Minimum pricing will penalise everyone without solving the problems
HAS minimum unit pricing suffered an identity crisis since it was first proposed over ten years ago?
If the measure has public support I reckon that was largely achieved on the basis that it was designed to target high-strength products sold at “pocket money prices” and have little or no effect on responsible drinkers.
Yet, when the unsuccessful assault on the Scottish Government’s flagship legislation was heard in the Supreme Court last July, it seemed to me that the explanations offered by the Lord Advocate were, frankly, baffling when the challenger’s QC suggested that the aim of minimum pricing seemed to be a moveable feast.
So, what categories of drinkers are in the frame?
Harmful drinkers… hazardous drinkers… even those who drink responsibly?
Researchers at the University of Sheffield – who predicted the effects of minimum pricing by “modelling” – have suggested that “moderate drinkers” (those drinking within the 14 units per week guideline) “would see very little impact on their spending”.
Professor Petra Meier, director of the Sheffield Alcohol Research Group, was quite explicit: “Our study finds no evidence to support the concerns highlighted by [Westminster] government and the alcohol industry that minimum unit pricing would penalise responsible drinkers on low incomes.

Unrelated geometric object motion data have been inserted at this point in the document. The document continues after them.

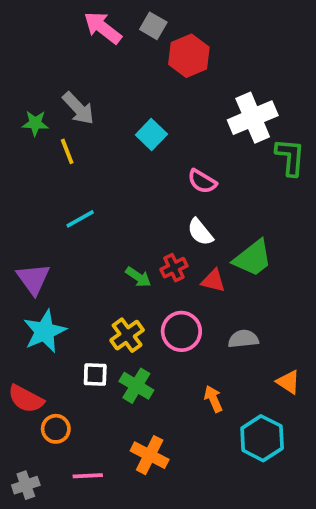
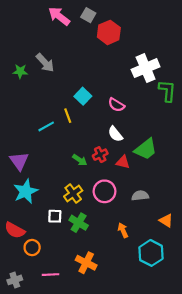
cyan square: (151, 135) -> (83, 96), moved
yellow line: (67, 151) -> (68, 116), moved

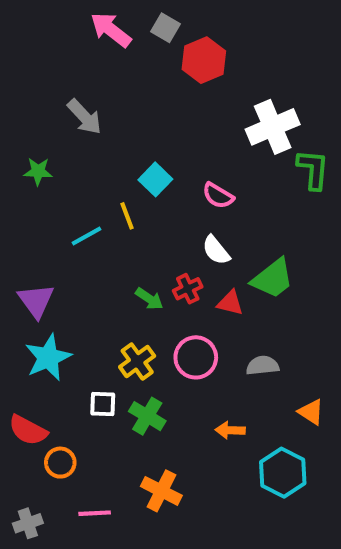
green star: (20, 71) -> (38, 171), moved
orange arrow: (123, 230) -> (230, 430), turned -64

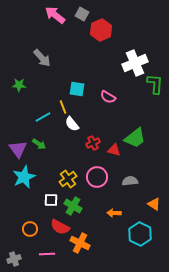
cyan square: (155, 179) -> (77, 89), turned -35
white semicircle: (216, 250) -> (72, 124), moved
green arrow: (149, 299) -> (39, 144), moved
red semicircle: (28, 430) -> (60, 227), moved

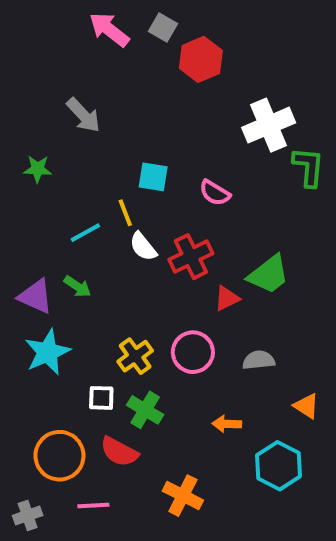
red cross: (93, 143) -> (191, 257), moved, size x1.5
purple triangle: (18, 149) -> (36, 296), turned -30
red triangle: (114, 150) -> (227, 298), turned -40
orange circle: (30, 229) -> (59, 456), size x1.6
orange cross: (80, 243) -> (183, 496), moved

“Instead, minimum unit pricing is a policy that is targeted at those who consume large quantities of cheap alcohol.”
But the actual figures punted by the academics don’t stack up.
They’ve predicted that “an average moderate drinker” would spend just £2.25 more per year on alcohol.

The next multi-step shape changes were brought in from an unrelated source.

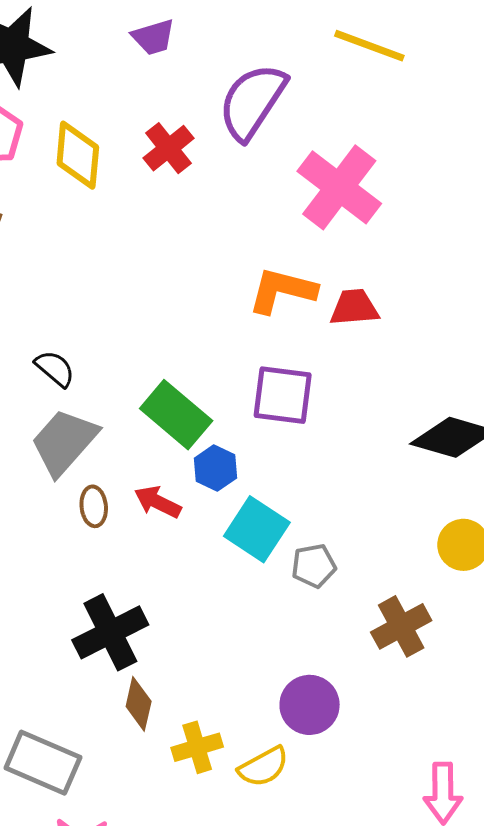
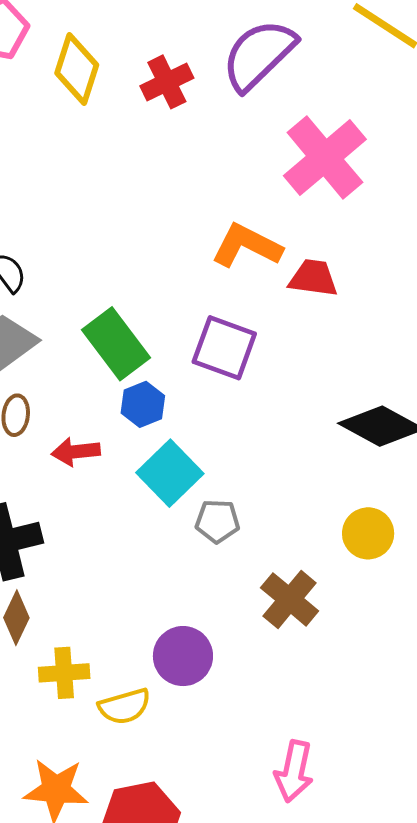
red arrow: (158, 502) -> (76, 452), moved, turned -45
brown cross: (401, 626) -> (290, 599), turned -34

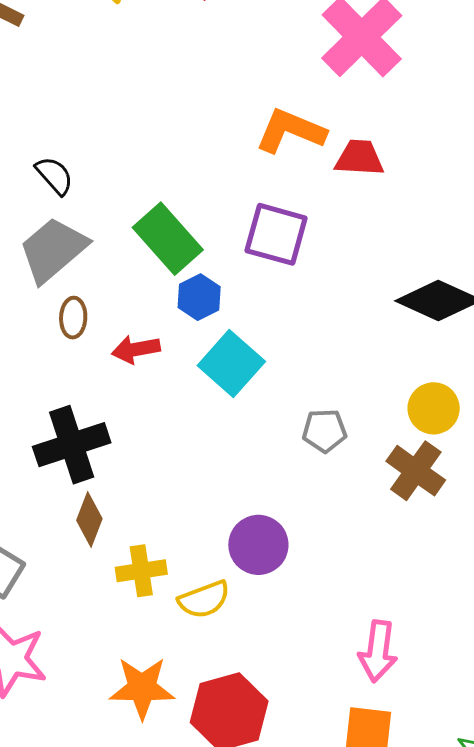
gray pentagon: (217, 521) -> (325, 431), moved
brown cross: (290, 599) -> (416, 471), moved

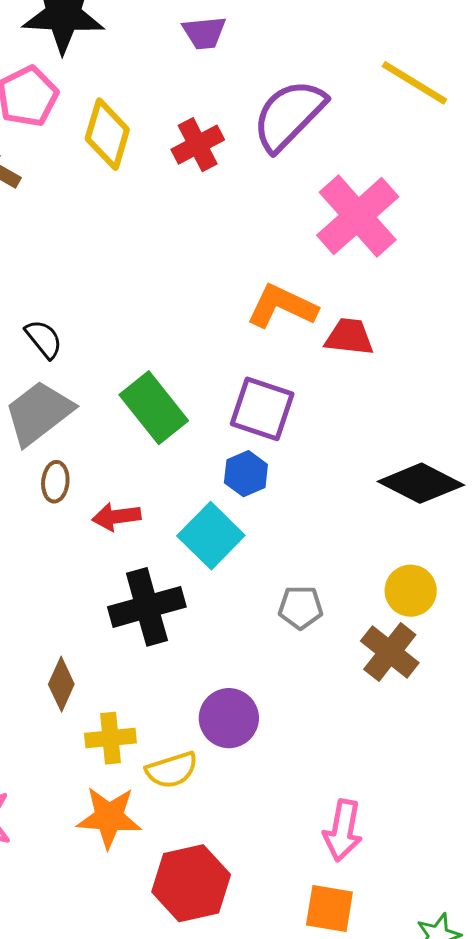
blue hexagon: (199, 297) -> (246, 474), moved
black cross: (72, 445) -> (147, 607), moved
orange star: (142, 688) -> (109, 817), moved

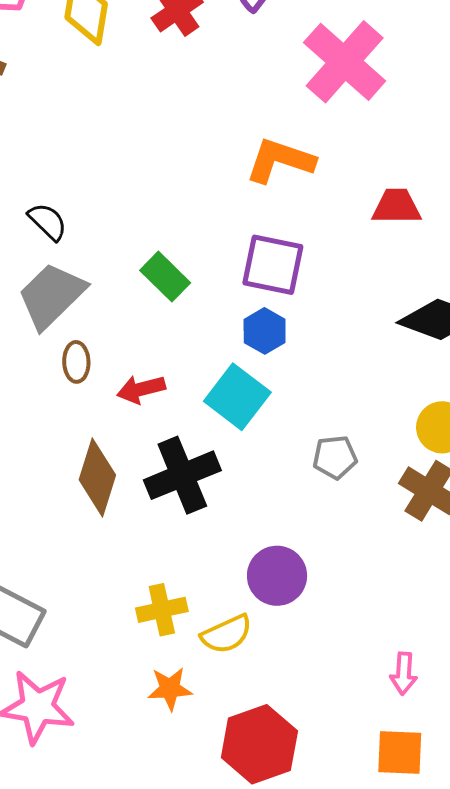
red trapezoid: (349, 337) -> (396, 206), moved
green rectangle: (154, 408) -> (165, 277), size x0.7
brown diamond: (61, 684) -> (97, 477), moved, size x1.4
orange star: (109, 817) -> (170, 689), size x0.7
pink arrow: (343, 830) -> (404, 673), size x0.7

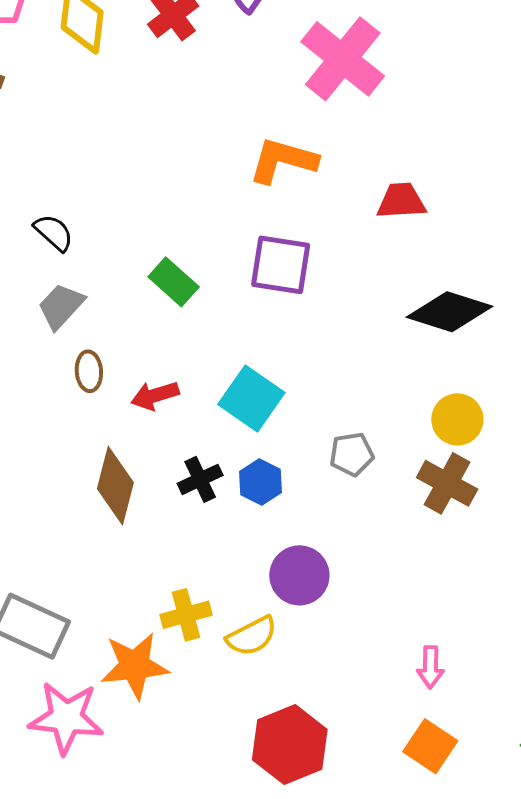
gray trapezoid: (52, 296) -> (61, 306), size x0.7
blue hexagon: (265, 331) -> (260, 482), moved
black cross: (182, 475) -> (200, 479), size x0.6
orange star: (170, 689) -> (135, 666), moved, size x1.5
orange square: (400, 753) -> (430, 746), turned 34

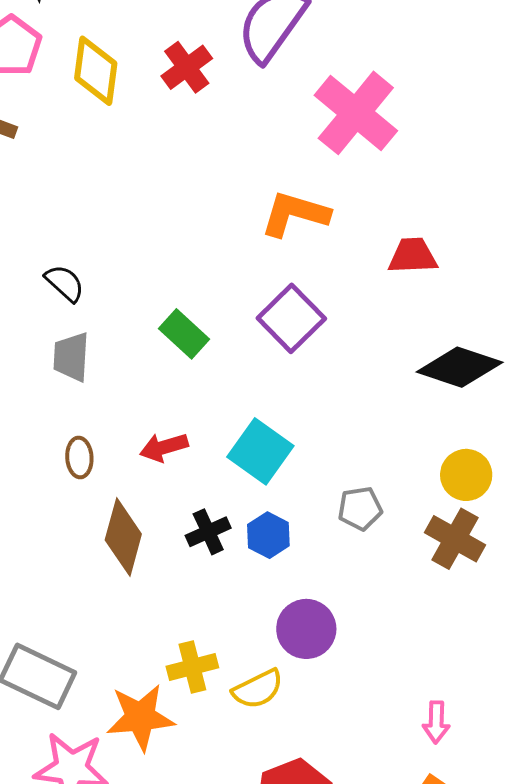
purple square: (281, 265) -> (291, 318), turned 36
gray trapezoid: (61, 306) -> (71, 357), turned -40
brown ellipse: (89, 371) -> (79, 458), moved

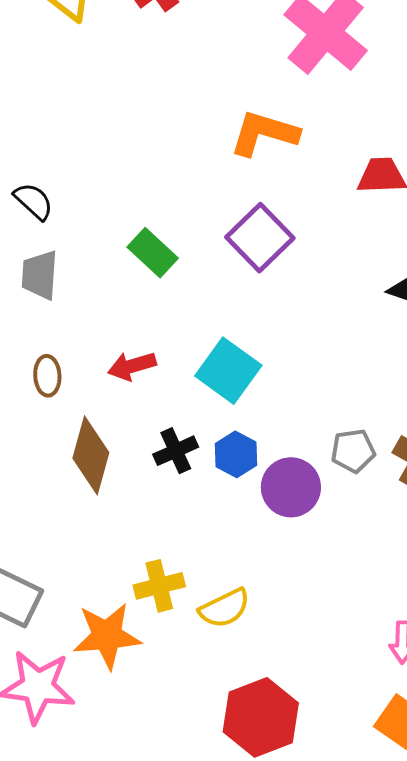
gray pentagon: (360, 508) -> (353, 451), moved
purple circle: (306, 629) -> (291, 487), moved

As a matter of fact, that’s wrong.
Let’s take the case of a cash-strapped pensioner couple.
Every month they buy and drink two bottles of ‘budget’ whisky priced at £11.00 (70cl, 40% ABV). Their weekly consumption is seven units per week each – just half the recommended guideline amount, so well within the bounds of ‘moderate’ or ‘low-risk’ consumption.
We were led to believe that this is not the sort of “harmful” or “hazardous” drinking minimum pricing is supposed to target (although, come to think of it, we’ve since been told that absolutely no level of drinking is safe).
If the minimum unit price is fixed at 50p, the couple’s alcohol spend would rise by £72.00, equating to 27%. At 60p per unit the increase would be £139.20 – a whopping 52%.
And it’s an odds-on bet that if we don’t have the higher price fixed on the May 1 starting date, it will be just round the corner.
What about the effect on those who drink at harmful or hazardous levels? Is it at all realistic that persons in low-income groups suffering from alcohol dependency will become abstinent or reduce their intake to a sensible amount?
If some dirt cheap, high-strength brands have been described as the “crack cocaine” of the alcohol market, it’s a logical consequence that addicts will take other measures to get their “fix”.
I reckon there’s considerable force in the views expressed by Christopher Snowdon writing in The Spectator (November 15, 2017). He’s sceptical about an approach that targets the product rather than the person and reckons that the heaviest drinkers will seek out illicit sources and the poorest of the poor could even turn to methylated spirits and so-called legal highs.
And, thinking of the ‘person’, those living in the most deprived communities are six times more likely to die from alcohol-related harm than those in more prosperous areas.
The stark fact is that they use alcohol as a mechanism to help them cope with miserable life circumstances.
Unless we take radical steps to tackle the causes of addiction and commit more resources to helping those who suffer from alcohol dependency, we will never win the battle against alcohol misuse: on their own, attempts to restrict supply – through pricing or other mechanisms – approach the disease we seek to cure from the wrong end.
Jack Cummins is one of Scotland’s leading licensing lawyers. Every month he writes on licensing law and answers readers’ questions in SLTN.